A new day dawns and we're off to the British Museum, where enthusiastic officials corall us, detain us and eventually tick off our names as if they used to work for DHSS, before searching our bags but failing to mention that photos are not allowed. There are a lot of very small pieces of jewelry and other small objects, in semi darkness and a slow moving queue to see them, held up by those with audio guides. There are interesting quotes up high in big writing and lovely voices speaking presumably Norse and related languages.
Very little about women until the bits near the end about Odin's wife Sif having her hair cut off by a joking Loki and restored in gold by helpful dwarves, and the lovely white queens with their worried looks from the Lewis chess set, and I realise thence to Lewis Carol.
Very little about women until the bits near the end about Odin's wife Sif having her hair cut off by a joking Loki and restored in gold by helpful dwarves, and the lovely white queens with their worried looks from the Lewis chess set, and I realise thence to Lewis Carol.
It's mostly gold ornaments for men of remarkably lovely detail, swords, warships and helmets. Women's jewelry seems to be random stringing of a variety of beads, and their marks of importance are the housekeeping keys.Words we retain from Viking times include 'egg' and 'sister'. One and a half hours later we stumble out into the gift shop, better informed, blinking in the light, wanting to buy something and eat a large lunch upstairs, where I realise I am looking at all the glasses, the decor, the coffee cups as if stuck in a perpetual museum of objects.

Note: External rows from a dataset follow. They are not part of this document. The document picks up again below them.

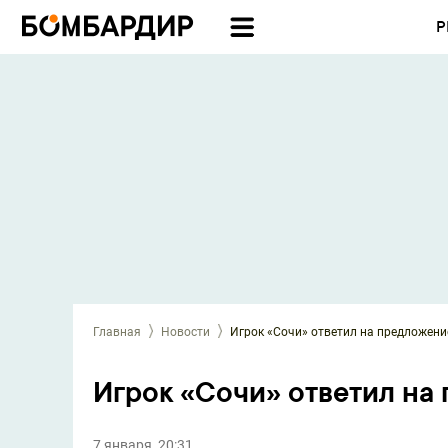
Р
Главная
Новости
Игрок «Сочи» ответил на предложени
Игрок «Сочи» ответил на
7 января, 20:31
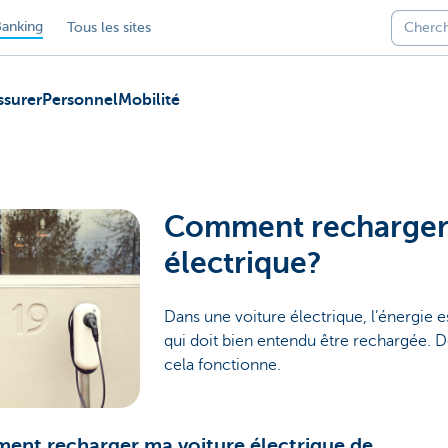
anking
Tous les sites
ssurer
Personnel
Mobilité
Comment recharger
électrique?
Dans une voiture électrique, l’énergie e
qui doit bien entendu être rechargée.
cela fonctionne.
nt recharger ma voiture électrique de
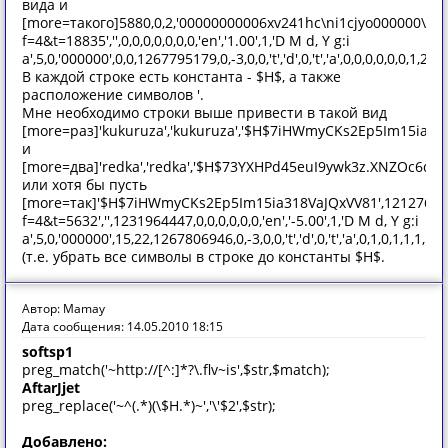
вида и
[more=такого]5880,0,2,'00000000006xv241hc\ni1cjyo000000\
f=4&t=18835','',0,0,0,0,0,0,0,'en','1.00',1,'D M d, Y g:i
a',5,0,'000000',0,0,1267795179,0,-3,0,0,'t','d',0,'t','a',0,0,0,0,0,0,1,230271,'',
В каждой строке есть константа - $H$, а также
расположение символов '.
Мне необходимо строки выше привести в такой вид
[more=раз]'kukuruza','kukuruza','$H$7iHWmyCKs2Ep5Im15ia31
и
[more=два]'redka','redka','$H$73YXHPd45euI9ywk3z.XNZOc6qYN
или хотя бы пусть
[more=так]'$H$7iHWmyCKs2Ep5Im15ia318VaJQxVV81',1212764165
f=4&t=5632','',1231964447,0,0,0,0,0,0,'en','-5.00',1,'D M d, Y g:i
a',5,0,'000000',15,22,1267806946,0,-3,0,0,'t','d',0,'t','a',0,1,0,1,1,1,1,231295,'
(т.е. убрать все символы в строке до константы $H$.
Автор: Mamay
Дата сообщения: 14.05.2010 18:15
softsp1
preg_match('~http://[^:]*?\.flv~is',$str,$match);
AftarJjet
preg_replace('~^(.*)(\$H.*)~','\'$2',$str);
Добавлено:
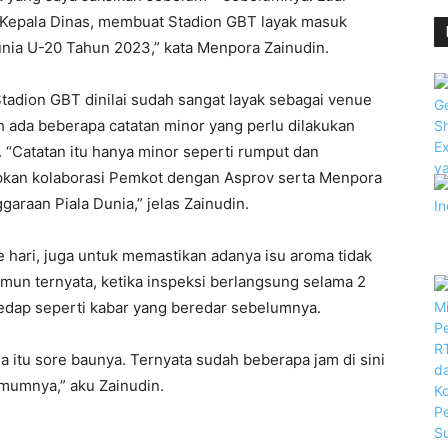
an Kepala Dinas, membuat Stadion GBT layak masuk
unia U-20 Tahun 2023,” kata Menpora Zainudin.
adion GBT dinilai sudah sangat layak sebagai venue
 ada beberapa catatan minor yang perlu dilakukan
. “Catatan itu hanya minor seperti rumput dan
rapkan kolaborasi Pemkot dengan Asprov serta Menpora
garaan Piala Dunia,” jelas Zainudin.
 hari, juga untuk memastikan adanya isu aroma tidak
mun ternyata, ketika inspeksi berlangsung selama 2
sedap seperti kabar yang beredar sebelumnya.
a itu sore baunya. Ternyata sudah beberapa jam di sini
umumnya,” aku Zainudin.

I would have liked more and larger video projections of the modern authentic remake of a Viking boat at sea, maybe clips from our previous notions of the Vikings, from Noggin the Nog to wilder adventures, more poetry including sagas in translation.
After eating we went to see the German Baselitz and Co, passing so many other wonderful exhibits we could have enjoyed for free, and delayed to enjoy two recently acquired lino cuts by Picasso, shown in various states as he progressed to the end result, so lively and rhythmic, colourful and dynamic.
The German artists from West and East we viewed from the unfortunate position of visual and mental and physical exhaustion, despite the delicious treat of an expensive lunch and a long sit down. However, even if I had been feeling sprightly I don't think this collection of messily drawn vague stuff could have ever competed with the rest of the museum. These were not the best work by Penck, Richter, Blinky Paloma etc. surely, just an assortment, set against a museum full of marvellous things.
Back to Paddington, guarded by alarmingly armed policemen, with it's ever passing crowds, balm for a flaneur with her sketchbook, with the incomprehensible announcements, the temptations of cheap jewelry, magazines and even sandwiches without horrid mayonnaise, and we'll be back in Cornwall feeling as if these two days have been a week of looking.